U.N.C.L.E. and the CIA working together on a case? Solo thought skeptically. That will be a first.
Baker darkened the lights and brought up an image on the screen. "This man's name is Alexi Stephanovitch Antipov. He's a Soviet physicist, working on the latest version of their liquid metal fast breeder nuclear reactor. His son was also a gifted physicist."
"His son?" Solo glanced at Baker and back at the display skeptically. "He's rather young to have a physicist for a son. And I presume that since you're speaking in the past tense, the son is dead."
"Correct. The boy died earlier this week, although the Soviets aren't yet aware of that fact. He wasn't quite eighteen. As for his age, your partner wasn't much older when he had taken most of the course work for his Ph.D. in quantum mechanics."
Solo grimaced and Kuryakin shifted infinitesimally in his seat.

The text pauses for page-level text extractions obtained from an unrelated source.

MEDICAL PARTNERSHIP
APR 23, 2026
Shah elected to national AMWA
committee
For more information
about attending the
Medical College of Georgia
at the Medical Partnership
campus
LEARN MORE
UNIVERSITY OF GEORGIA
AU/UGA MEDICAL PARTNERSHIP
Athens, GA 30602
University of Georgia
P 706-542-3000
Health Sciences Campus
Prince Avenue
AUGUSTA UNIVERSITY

"But you are correct on one point," Baker continued. "This boy was something of an idiot savant, gifted in nuclear physics, but less mature in other areas, at least from what we can ascertain. The Soviets used that immaturity to control him, but he surprised them. He was dissatisfied with the safety backups on the breeder that were designed by the mechanical engineers and refused to work on the project unless they were corrected. Idealistic, but stupid, especially for a Soviet citizen."

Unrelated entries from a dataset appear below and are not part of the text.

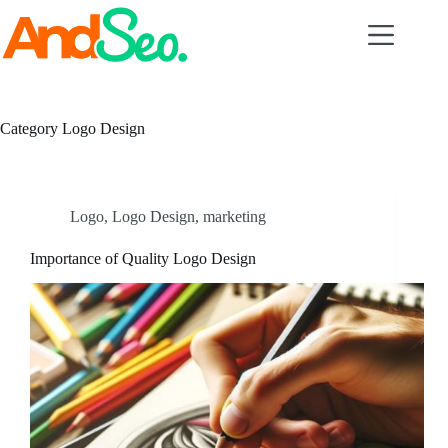
Skip
to
content
Category
Logo Design
Logo
,
Logo Design
,
marketing
Importance of Quality Logo Design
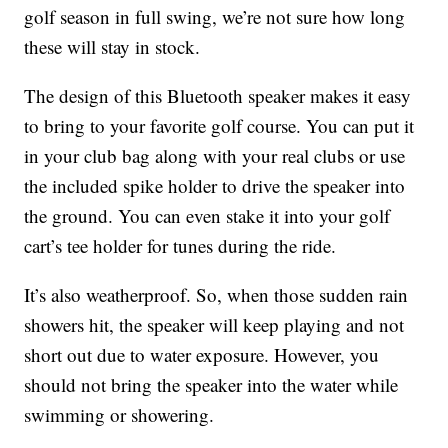
golf season in full swing, we’re not sure how long
these will stay in stock.
The design of this Bluetooth speaker makes it easy
to bring to your favorite golf course. You can put it
in your club bag along with your real clubs or use
the included spike holder to drive the speaker into
the ground. You can even stake it into your golf
cart’s tee holder for tunes during the ride.
It’s also weatherproof. So, when those sudden rain
showers hit, the speaker will keep playing and not
short out due to water exposure. However, you
should not bring the speaker into the water while
swimming or showering.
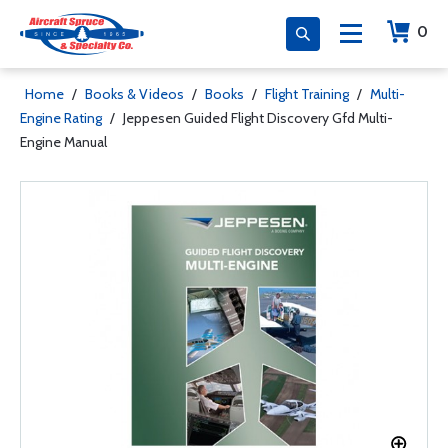
0
Home
/
Books & Videos
/
Books
/
Flight Training
/
Multi-
Engine Rating
/
Jeppesen Guided Flight Discovery Gfd Multi-
Engine Manual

Solo glanced at his partner, but although Kuryakin's eyes narrowed a bit at that dig, he let it pass. He had probably heard far worse in his various interrogation sessions. Solo cleared his throat. "I'm afraid I'm not up on my nuclear physics. Perhaps someone could explain what a breeder reactor is."
There was a brief silence around the conference table until Waverly prompted, "Mr. Kuryakin, you are best qualified to enlighten Mr. Solo."

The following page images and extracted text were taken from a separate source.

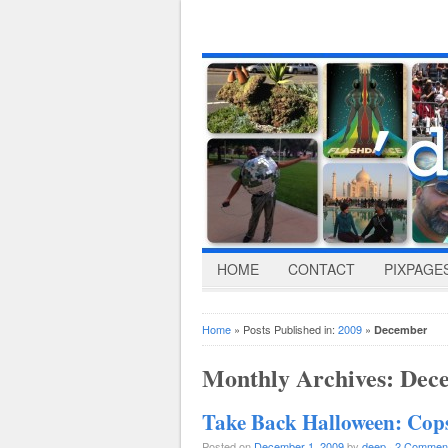
HOME
CONTACT
PIXPAGE
Home
» Posts Published in:
2009
»
December
Monthly Archives:
Dec
Take Back Halloween: Co
Posted on
December 1, 2009
by
deep
·
2 Commen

Kuryakin sighed softly, but complied. "Simply put, a breeder reactor produces more plutonium from uranium than it consumes in the fission process. It is an ideal reactor if one requires high grade plutonium for weapons production. But the engineering requirements are more stringent. There are very few in existence, most small-scale experimental reactors, used for weapons production, or experimentation, rather than utility power." He hesitated, then added, "There is one being developed for utility power purposes here in this country, but its testing is still in progress."
Solo glanced around the table, noting a slight frown had creased the CIA agent's brow at Kuryakin's knowledge of the American reactor, but no one added anything further. Kuryakin, apparently regretting his last admission, had clammed up again. "And this reactor is different? Is it the first Soviet breeder?" Solo asked.
Peter Baker responded. "Certainly not, but it is the first of this design and this power level. Your Mr. Kuryakin is correct," again there was a slight shift in the CIA agent's tone that indicated he had made note of that knowledge, "that most of the 'fast breeders' were designed for experimental, military purposes, of small power. This reactor is designed, ostensibly, for utility power purposes and is of a power level unprecedented in either Soviet or presently operating American breeders. Of course, the level of plutonium production would be equally unprecedented, particularly if these reactors proliferate throughout the Soviet Union as major sources of utility power."
"And the boy discovered a design problem and refused to work on the project?"
"Exactly. They reacted in a typical Soviet fashion, apparently with threats against himself and his father, if he continued to refuse."
Kuryakin shifted uncomfortably again and Waverly frowned, while the CIA agent seemed oblivious to the atmosphere his statements were creating.
"The boy, however, had access to the outside world via a crude computer network of physicists. He smuggled a coded message out asking to defect, along with his father, before his computer access was detected and cut off."